Amateurs de spectaculaire, passez votre chemin : il n’y a rien à voir. Ici, pas de diva, pas de divo, pas de divan. Pas de dieux faisant subir d’épouvantables destins à de pauvres mortels, pas de névrosées finissant l’œuvre en se suicidant ni de pauvres héros seuls contre tous. Dans cette musique, tout est très mesuré, très british, pourrions-nous dire mais en aucun cas ennuyeux même s’il s’agit de musique sacrée, vocale a cappella et essentiellement en latin.

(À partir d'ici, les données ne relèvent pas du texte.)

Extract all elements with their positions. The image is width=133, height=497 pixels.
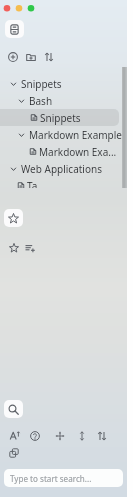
button[interactable]: New folder: [22, 48, 40, 66]
button[interactable]: Favorite: [5, 239, 23, 257]
staticText: Snippets: [21, 77, 62, 91]
staticText: Markdown Example: [29, 128, 122, 142]
button[interactable]: Web Applications: [0, 160, 133, 177]
button[interactable]: Snippets: [0, 109, 133, 126]
button[interactable]: Toggle sidebar: [5, 20, 24, 38]
button[interactable]: Ta: [0, 177, 133, 188]
staticText: Snippets: [40, 111, 81, 125]
button[interactable]: Duplicate: [5, 444, 23, 462]
button[interactable]: Help: [26, 427, 44, 445]
staticText: Markdown Exa...: [39, 145, 117, 159]
staticText: Web Applications: [21, 162, 102, 176]
button[interactable]: Move: [51, 427, 69, 445]
button[interactable]: Resize: [73, 427, 91, 445]
button[interactable]: Add to list: [21, 239, 39, 257]
button[interactable]: Add snippet: [4, 48, 22, 66]
staticText: Bash: [29, 94, 53, 108]
button[interactable]: Snippets: [0, 75, 133, 92]
staticText: Ta: [27, 179, 38, 188]
button[interactable]: Search: [4, 400, 23, 418]
button[interactable]: Favorites: [4, 209, 23, 227]
button[interactable]: Text size: [6, 427, 24, 445]
button[interactable]: Sort order: [93, 427, 111, 445]
button[interactable]: Bash: [0, 92, 133, 109]
button[interactable]: Markdown Exa...: [0, 143, 133, 160]
button[interactable]: Type to start search...: [4, 469, 123, 487]
button[interactable]: Sort: [40, 48, 58, 66]
staticText: Type to start search...: [10, 473, 92, 484]
button[interactable]: Markdown Example: [0, 126, 133, 143]
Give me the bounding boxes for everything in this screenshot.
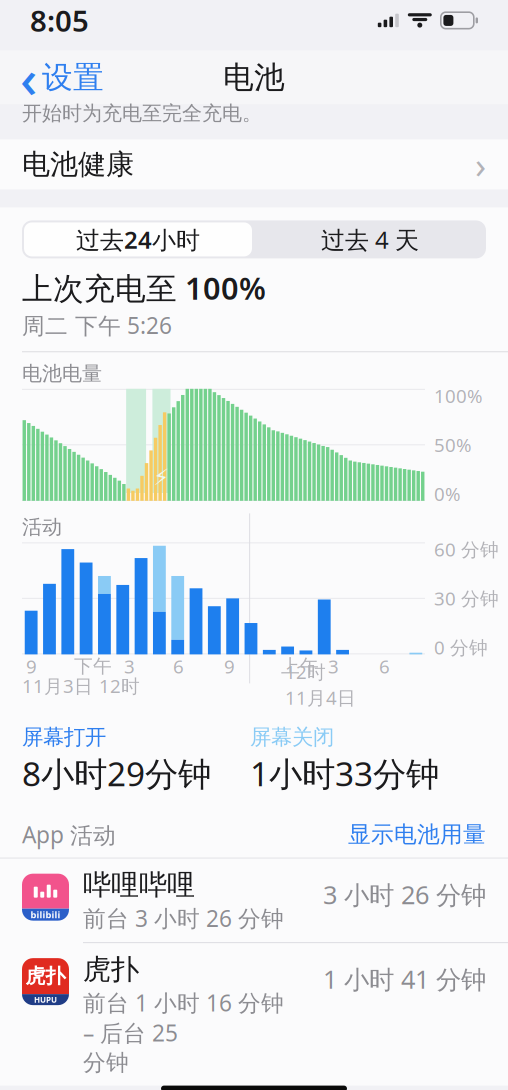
staticText: 12时 (99, 674, 140, 698)
staticText: 前台 3 小时 26 分钟 (83, 903, 284, 933)
button[interactable]: 虎扑 (0, 943, 508, 1086)
staticText: 6 (379, 654, 390, 679)
staticText: 屏幕打开 (22, 724, 106, 750)
staticText: 前台 1 小时 16 分钟 – 后台 25 (83, 988, 284, 1048)
staticText: 11月3日 (22, 674, 93, 698)
staticText: 1 小时 41 分钟 (323, 962, 486, 996)
staticText: 8:05 (30, 1, 89, 40)
staticText: bilibili (30, 908, 60, 921)
staticText: 1小时33分钟 (250, 751, 439, 796)
staticText: 6 (173, 654, 184, 679)
staticText: 电池 (223, 59, 285, 96)
button[interactable]: ‹ (6, 36, 118, 119)
staticText: 活动 (22, 515, 62, 539)
button[interactable]: 过去24小时 (22, 220, 254, 258)
staticText: 过去24小时 (76, 224, 200, 255)
staticText: 8小时29分钟 (22, 751, 211, 796)
staticText: 0 分钟 (434, 635, 488, 660)
staticText: 9 (26, 654, 37, 679)
staticText: 12时 (285, 659, 326, 684)
button[interactable]: 过去 4 天 (254, 222, 486, 256)
staticText: 3 (328, 654, 339, 679)
staticText: 下午 (74, 655, 112, 678)
staticText: 虎扑 (26, 964, 66, 988)
button[interactable]: 电池健康 (0, 139, 508, 189)
staticText: 电池电量 (22, 361, 102, 386)
staticText: ⚡︎ (153, 464, 169, 490)
staticText: 30 分钟 (434, 586, 499, 611)
staticText: 显示电池用量 (348, 821, 486, 848)
staticText: 虎扑 (83, 952, 139, 986)
staticText: 哔哩哔哩 (83, 868, 195, 902)
staticText: 3 (124, 654, 135, 679)
staticText: › (475, 140, 486, 188)
staticText: 9 (224, 654, 235, 679)
staticText: 3 小时 26 分钟 (323, 878, 486, 911)
staticText: ‹ (20, 42, 37, 113)
staticText: 屏幕关闭 (250, 724, 334, 750)
staticText: 11月4日 (285, 685, 356, 710)
staticText: App 活动 (22, 819, 116, 850)
staticText: 分钟 (83, 1049, 129, 1076)
staticText: 设置 (42, 59, 104, 96)
staticText: 过去 4 天 (321, 224, 419, 255)
staticText: 开始时为充电至完全充电。 (22, 101, 262, 126)
staticText: 电池健康 (22, 147, 134, 182)
staticText: 100% (434, 383, 483, 408)
staticText: 60 分钟 (434, 537, 499, 562)
button[interactable]: bilibili (0, 859, 508, 943)
staticText: 周二 下午 5:26 (22, 310, 172, 340)
staticText: 上午 (281, 655, 319, 678)
staticText: 上次充电至 100% (22, 267, 266, 308)
staticText: 50% (434, 432, 472, 457)
staticText: 0% (434, 481, 461, 506)
button[interactable]: 显示电池用量 (348, 821, 486, 848)
staticText: HUPU (34, 994, 57, 1005)
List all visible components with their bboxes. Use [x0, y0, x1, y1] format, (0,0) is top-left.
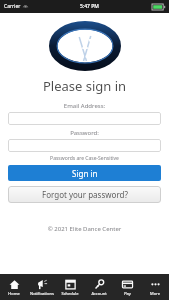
staticText: Sign in — [72, 168, 98, 179]
staticText: © 2021 Elite Dance Center — [0, 225, 169, 233]
button[interactable]: Notifications — [28, 277, 56, 298]
button[interactable] — [8, 112, 161, 125]
staticText: 5:47 PM — [80, 3, 99, 10]
button[interactable]: Account — [85, 277, 113, 298]
staticText: ELITE — [65, 34, 106, 53]
button[interactable]: Home — [0, 277, 28, 298]
staticText: Pay — [124, 291, 131, 296]
button[interactable]: More — [141, 277, 169, 298]
staticText: Account — [91, 291, 107, 296]
button[interactable] — [8, 139, 161, 152]
button[interactable]: Forgot your password? — [8, 186, 161, 203]
staticText: DANCE CENTER — [69, 54, 103, 59]
button[interactable]: Sign in — [8, 165, 161, 181]
staticText: Home — [8, 291, 20, 296]
staticText: Please sign in — [0, 77, 169, 95]
staticText: Carrier — [4, 3, 21, 10]
staticText: Notifications — [30, 291, 54, 296]
staticText: Email Address: — [0, 102, 169, 110]
staticText: Schedule — [61, 291, 79, 296]
staticText: Forgot your password? — [42, 189, 128, 200]
staticText: More — [150, 291, 160, 296]
button[interactable]: Pay — [113, 277, 141, 298]
staticText: Password: — [0, 129, 169, 137]
staticText: Passwords are Case-Sensitive — [0, 155, 169, 162]
button[interactable]: Schedule — [56, 277, 84, 298]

Pour situer le musicien, disons que Thomas Tallis était un compositeur anglais de la Renaissance et, en tant que membre de la Chapelle royale, il s’est trouvé vivre à une époque pour le moins troublée et inconfortable, religieusement parlant. En effet, catholique convaincu et constant, les monarques pour lesquels il a travaillé ont quant à eux assez régulièrement marqué des alternances confessionnelles sans jamais pourtant l’inquiéter outre mesure. Citons Henry VIII (catholique puis anglican), Édouard VI (anglican), Marie Tudor (catholique) et enfin Elizabeth I (anglicane).
L’objet qui nous occupe aujourd’hui est un coffret bleuté renfermant – pour un prix très modique – l’intégrale de la musique du compositeur, le tout réparti sur dix CD. Il s’agit en fait d’une réédition sous une forme légèrement différente d’un coffret précédemment sorti chez le même éditeur qui lui-même l’avait repris chez l’éditeur original du groupe, à savoir Signum Classics (vous suivez ?). Le « bonus » ici tenant essentiellement à la présence du CD-ROM contenant les textes et leur traduction en anglais.
En effet, entre 1996 et 2004, le groupe Chapelle du Roi formé à la base de huit jeunes chanteurs (fondé en 1994) et dirigé par Alistair Dixon (né en 1961 et membre de l’actuelle Chapelle royale de sa Gracieuse Majesté) a patiemment entrepris l’enregistrement, disque par disque, de la totalité de la musique disponible de Tallis. À chaque sortie d’un nouveau volume, la critique a toujours salué la réussite des chanteurs et de leur chef. Chaque facette de l’art du compositeur a ainsi été traitée, souvent de manière chronologique : musiques catholique, anglicane, latine, anglaise, profane et même instrumentale. Si certaines pièces comme l’archi-célèbre Spem in alium à 40 voix bénéficiaient déjà de nombreux enregistrements, d’autres ont alors vu leur toute première gravure et nous avons pu découvrir des œuvres non seulement intéressantes mais en plus, ce qui ne gâche rien, très bien interprétées. Pour la petite histoire, il faut savoir que nos musiciens se doublent également de musicologues puisqu’une maison d’édition qui leur est associée publie les partitions modernes de ce qu’ils chantent.
Pour en revenir à la musique et en dépit de ce que l’on pourrait penser de prime abord, l’ensemble est assez varié aussi bien dans le traitement des voix qui passe de la plus parfaite homophonie au tissu contrapuntique le plus serré, permettant parfois de faire claquer des syllabes d’un chanteur à un autre, que dans le style. En effet, de temps à autre au détour d’un fragment de messe ou de motet, c’est pratiquement une chanson profane parisienne ou bien une pièce dans l’esprit de celles de son ami William Byrd que nous croyons entendre ! À d’autres moments, le ton est plus sévère et l’aspect musique sacrée est là bien présent. Un dernier point concernant la musique instrumentale (luth, clavecin ou orgue) : ces pièces ne sont pas originales mais constituent des adaptations ou des arrangements, et sont souvent contemporaines du compositeur.
Pour conclure, si ce coffret ne constitue pas vraiment une nouveauté, les amateurs de musique de la Renaissance en mal d’intégrales bien réalisées et peu onéreuses trouveront là leur bonheur.